Lifelong Dewey

Reading through every Dewey Decimal section.

Tag: biography

739: Faberge’s Eggs by Tony Faber


739.2092: Faber, Tony. Faberge’s Eggs: The Extraordinary Story of the Masterpieces That Outlived an Empire. New York: Random House, 2008. 241 pp. ISBN 978-1-58836-707-5.

Dewey Breakdown:

  • 700: Fine Arts and Recreation
  • 730: Plastic arts and sculpture
  • 739: Art metalwork
  • 739.2: Works in precious metals
  • 739.2092: Biography and special persons

Eggs are very plain things. But when Russian jeweler Carl Gustavovitch Faberge realized a design around them, they turned into the most sought-after pieces in modern art history. Tony Faber’s Faberge’s Eggs is not only a look into the history of the bejeweled eggs, but also a history of Russia proper. From Czar Nicholas II’s coronation in 1894 to his abdication in 1917, the eggs chronicle the czar’s relationships with his mother, his wife, his children, and his country.

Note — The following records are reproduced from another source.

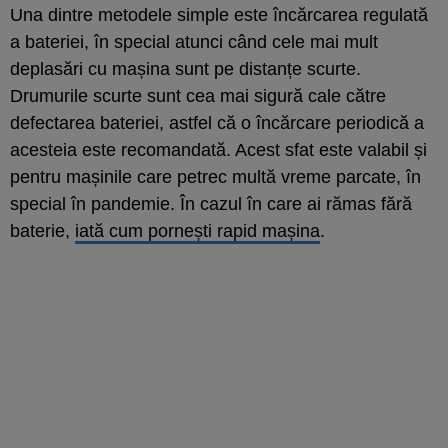
Una dintre metodele simple este încărcarea regulată
a bateriei, în special atunci când cele mai mult
deplasări cu mașina sunt pe distanțe scurte.
Drumurile scurte sunt cea mai sigură cale către
defectarea bateriei, astfel că o încărcare periodică a
acesteia este recomandată. Acest sfat este valabil și
pentru mașinile care petrec multă vreme parcate, în
special în pandemie. În cazul în care ai rămas fără
baterie,
iată cum pornești rapid mașina
.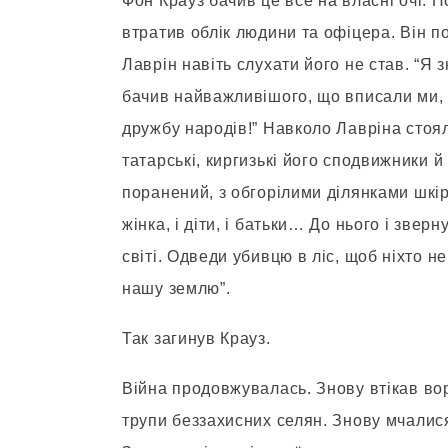
Фон Крауз бачив це все на власні очі. 
втратив облік людини та офіцера. Він 
Лаврін навіть слухати його не став. “Я
бачив найважливішого, що вписали ми, 
дружбу народів!” Навколо Лавріна стояли
татарські, киргизькі його сподвижники 
поранений, з обгорілими ділянками шкіри,
жінка, і діти, і батьки… До нього і звер
світі. Одведи убивцю в ліс, щоб ніхто н
нашу землю”.
Так загинув Крауз.
Війна продовжувалась. Знову втікав вор
трупи беззахисних селян. Знову мчалися 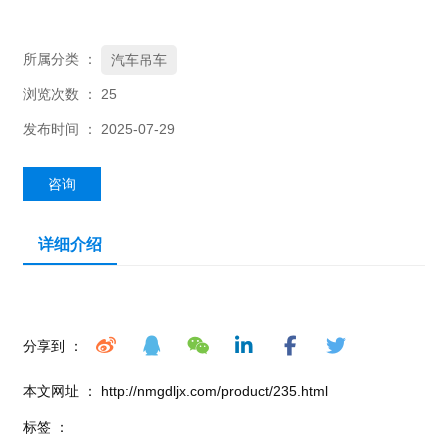
所属分类 ：
汽车吊车
浏览次数 ：
25
发布时间 ： 2025-07-29
咨询
详细介绍
分享到 ：
本文网址 ： http://nmgdljx.com/product/235.html
标签 ：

Faberge’s workshop, over the course of its lifetime in Moscow, produced 69 beautifully jeweled eggs, but only 50 are considered imperial eggs. These are the pieces ordered by the czar to be given at first from Czar Alexander II to his wife Maria Fedorovna each Easter. Upon Alexander’s death, Nicholas continued the tradition, first giving them just to his mother and then to both his mother and his wife. Each egg presented had special meaning and a special name, starting with the Jeweled Hen Egg (1885) and ending with the sadly unfinished and unpresented Constellation Egg (1917). Faber not only follows the creation and presentation of each egg, but also the saga of their respective ownerships to the present day.

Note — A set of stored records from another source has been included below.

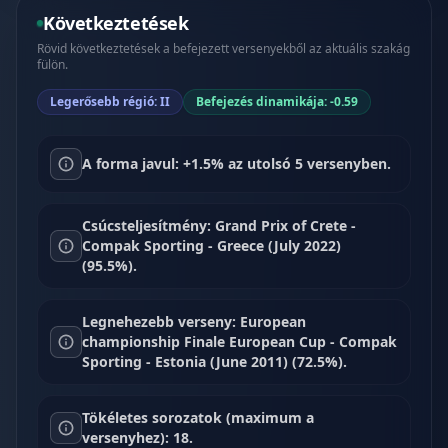
Következtetések
Rövid következtetések a befejezett versenyekből az aktuális szakág
fülön.
Legerősebb régió: II
Befejezés dinamikája: -0.59
A forma javul: +1.5% az utolsó 5 versenyben.
Csúcsteljesítmény: Grand Prix of Crete -
Compak Sporting - Greece (July 2022)
(95.5%).
Legnehezebb verseny: European
championship Finale European Cup - Compak
Sporting - Estonia (June 2011) (72.5%).
Tökéletes sorozatok (maximum a
versenyhez): 18.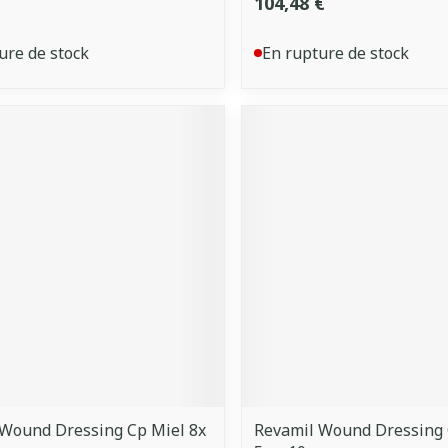
104,48 €
ure de stock
En rupture de stock
Wound Dressing Cp Miel 8x
Revamil Wound Dressing 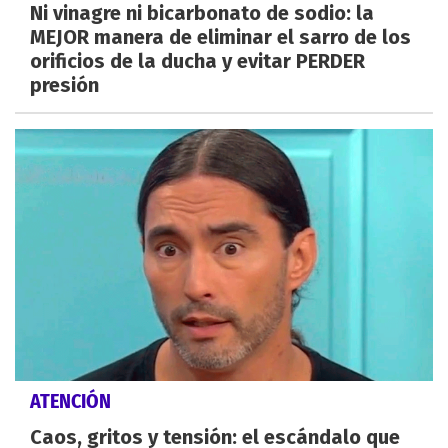
Ni vinagre ni bicarbonato de sodio: la
MEJOR manera de eliminar el sarro de los
orificios de la ducha y evitar PERDER
presión
ATENCIÓN
Caos, gritos y tensión: el escándalo que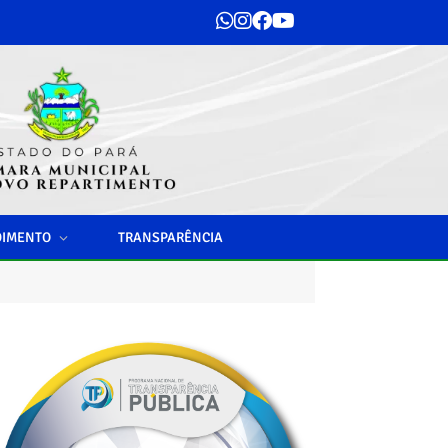
DIMENTO
TRANSPARÊNCIA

There are times when Faber’s writing gets bogged down with names, places, dates, and politics, but they are few and far between. Luckily, several helpful appendices are added on, including an extended royal family tree, a condensed chronology of the eggs, and a basic Russian term glossary. A few lovely color pictures in the middle of the book highlight the beauty of the eggs, and overall, this was a very pleasant read.

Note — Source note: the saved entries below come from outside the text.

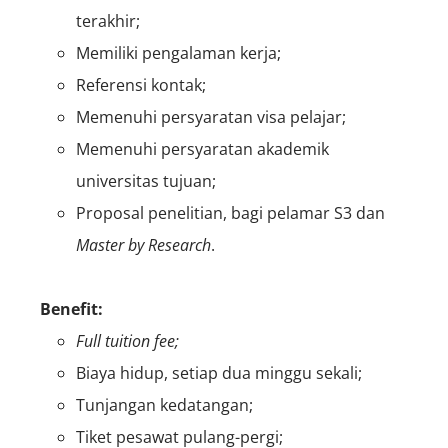
terakhir;
Memiliki pengalaman kerja;
Referensi kontak;
Memenuhi persyaratan visa pelajar;
Memenuhi persyaratan akademik
universitas tujuan;
Proposal penelitian, bagi pelamar S3 dan
Master by Research
.
Benefit:
Full tuition fee;
Biaya hidup, setiap dua minggu sekali;
Tunjangan kedatangan;
Tiket pesawat pulang-pergi;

350: Three Victorian Women Who Changed Their World by Nancy Boyd


350.420922: Boyd, Nancy. Three Victorian Women Who Changed Their World: Josephine Butler, Octavia Hill, Florence Nightingale. Oxford, UK: Oxford University Press, 1982. 251 pp. ISBN 0-19-520271-6.

Dewey Breakdown:

  • 300: Social Sciences
  • 350: Public administration and military science
  • 350.42: Public administration in England and Wales
  • +0922: Biographies of collected persons

Somehow in all my reading across myriad subjects, I seem to have never come across the fact that Florence Nightingale was British. In fact, she was born to British parents in Florence (hence her name). Nightingale, along with Octavia Hill and Josephine Butler, were instrumental in rise of feminism in Victorian England. Nancy Boyd’s Three Victorian Women Who Changed Their World chronicles the lives, efforts, and legacy of these three to show that Victorian England was not as backward and stodgy and folks tend to think.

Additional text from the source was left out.